Après deux articles consacrés l’un directement au décès tragique de Casimir Bielinski et l’autre sur les dangers que représentent les passages à niveau non gardés, ma présence au moment du drame justifiant cette attention particulière, j'avais rédigé un autre papier moins ciblé où je revenais sur l'accident de Morel, sur le destin tragique de ces deux hommes. Je laissais planer une interrogation sur chacun des deux cas, le possible suicide de Casimir et l’éventuel crime dont Bébert aurait été victime. J'indiquais que ces malheureux n'ayant aucune descendance, j'allais chercher à comprendre, mettant l'accent sur leur comportement inhabituel avant leur mort. En fait, je mettais en place un scénario qui me permettrait de questionner sans intriguer; mon patron, monsieur Magien n'avait réagi qu'à la présentation du dernier article.
- Quelle idée curieuse d'aborder ces deux faits divers presque sur un plan personnel, vous impliquer ainsi ; concernant le suicide, vous savez que c’est encore un sujet tabou dans notre société mais il est vrai que certains accidents difficilement explicables cachent peut-être une autre vérité, une sortie de route n'est peut-être qu'une sortie de vie volontaire, vous allez remuer des consciences, réveiller des doutes... mais c'est bien, c'est également notre mission de journaliste.
Notre rédacteur est plus lucide.
- Toi, je commence à te connaître, tu as une idée derrière la tête, tu veux débusquer un éventuel assassin, finalement je me demande si nous allons te garder, tu outrepasses trop souvent ton rôle de journaliste, je te recommanderai à quelques confrères spécialisés...nous verrons quand tu auras trouvé une conclusion à cette affaire de petits chevaux et de gros sous...
Avant d'aller interviewer quelques personnes, je passe à la gendarmerie, je dois bien cette politesse à l'adjudant Monneret.

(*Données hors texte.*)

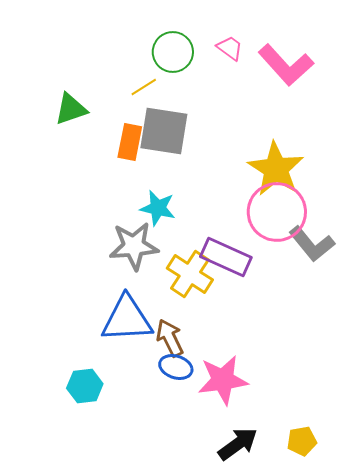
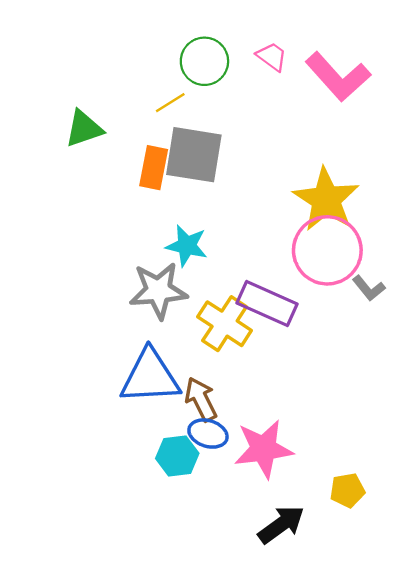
gray L-shape: (312, 244) -> (369, 288), size x0.6
cyan hexagon: (85, 386) -> (177, 456), moved
yellow pentagon: (302, 441) -> (347, 490), moved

- Vous tombez à pic, je voulais vous contacter, entrez...hier matin, un coup de fil anonyme, l'un de mes hommes a enregistré le message, écoutez.
Le gendarme met un magnétophone en route; une voix nasillarde, déformée annonce: (Quasimodo n'a pas été victime d'un accident, son moteur a été saboté, questionnez donc son voisin)
- Nous avons suivi le conseil, avons appris que monsieur Bielinski avait quelques problèmes avec sa voiturette, démarrage difficile, calage intempestif, et ce depuis quelques jours; qu'il soit resté en rade en plein milieu de la voie n'est donc pas surprenant mais cela ne prouve aucunement un sabotage; toutefois, ce monsieur avait de mauvaises habitudes, probablement pour économiser de l'essence, il coupait le moteur dans les descentes, minimes soient-elles, comme celle qui précède le passage à niveau.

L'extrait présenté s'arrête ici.